* _EXERCISE REQUIREMENTS_
If a line in the records below contains the word "Inverter", copy it.

━━━━━ EXERCISE DATA ━━━━━

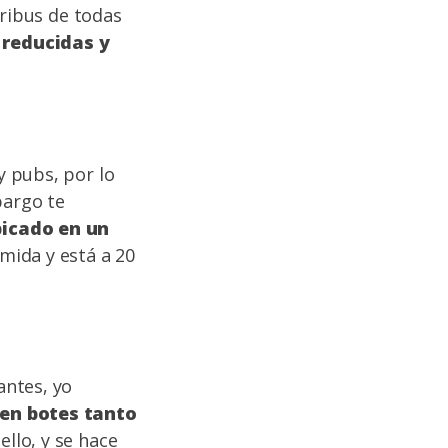
tribus de todas
 reducidas y
y pubs, por lo
bargo te
bicado en un
mida y está a 20
antes, yo
 en botes tanto
ello, y se hace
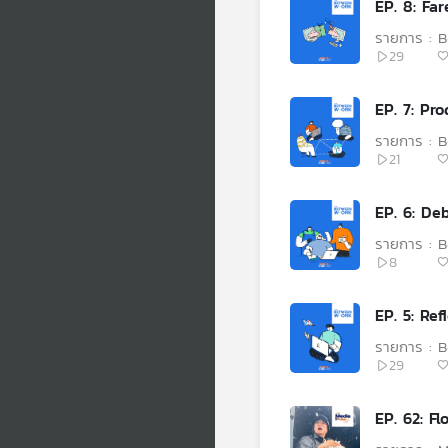
EP. 8: Fa
รายการ : 
29
EP. 7: Pr
รายการ : 
21
EP. 6: De
รายการ : 
8
EP. 5: Re
รายการ : 
29
EP. 62: Fl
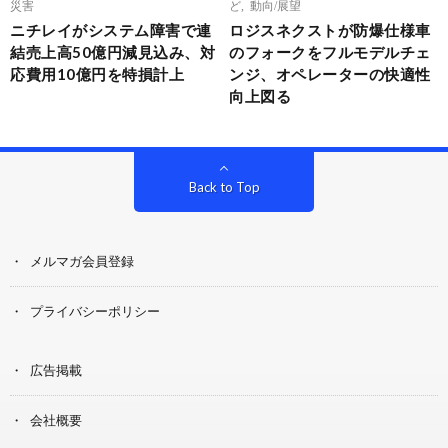
災害
ど
,
動向/展望
ニチレイがシステム障害で連
ロジスネクストが防爆仕様車
結売上高50億円減見込み、対
のフォークをフルモデルチェ
応費用10億円を特損計上
ンジ、オペレーターの快適性
向上図る
Back to Top
メルマガ会員登録
プライバシーポリシー
広告掲載
会社概要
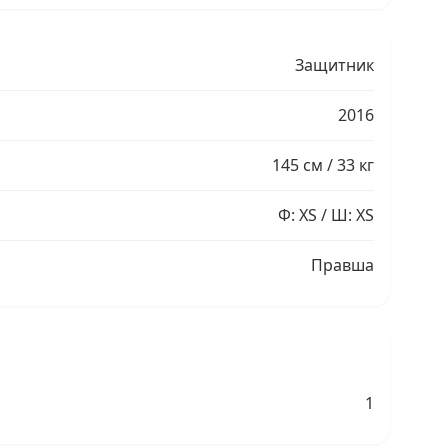
Защитник
2016
145 см / 33 кг
Ф: XS / Ш: XS
Правша
1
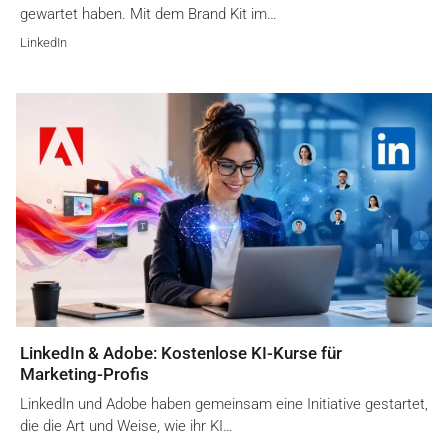
gewartet haben. Mit dem Brand Kit im…
LinkedIn
LinkedIn & Adobe: Kostenlose KI-Kurse für
Marketing-Profis
LinkedIn und Adobe haben gemeinsam eine Initiative gestartet,
die die Art und Weise, wie ihr KI…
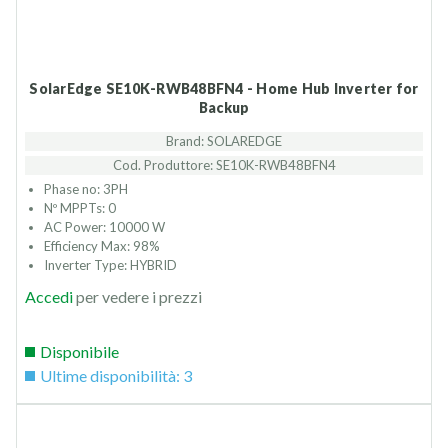
SolarEdge SE10K-RWB48BFN4 - Home Hub Inverter for
Backup
Brand: SOLAREDGE
Cod. Produttore: SE10K-RWB48BFN4
Phase no: 3PH
Nº MPPTs: 0
AC Power: 10000 W
Efficiency Max: 98%
Inverter Type: HYBRID
Accedi
per vedere i prezzi
Disponibile
Ultime disponibilità: 3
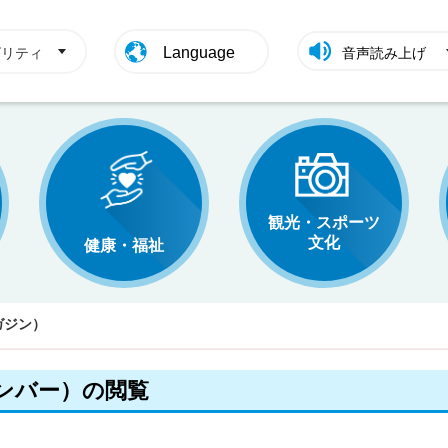
Language
ビリティ
音声読み上げ
観光・スポーツ
文化
健康・福祉
ガジン）
ンバー）の閲覧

━━━━━

* _TASK RESPONSE_
SolarEdge SE10K-RWB48BFN4 - Home Hub Inverter for
Inverter Type: HYBRID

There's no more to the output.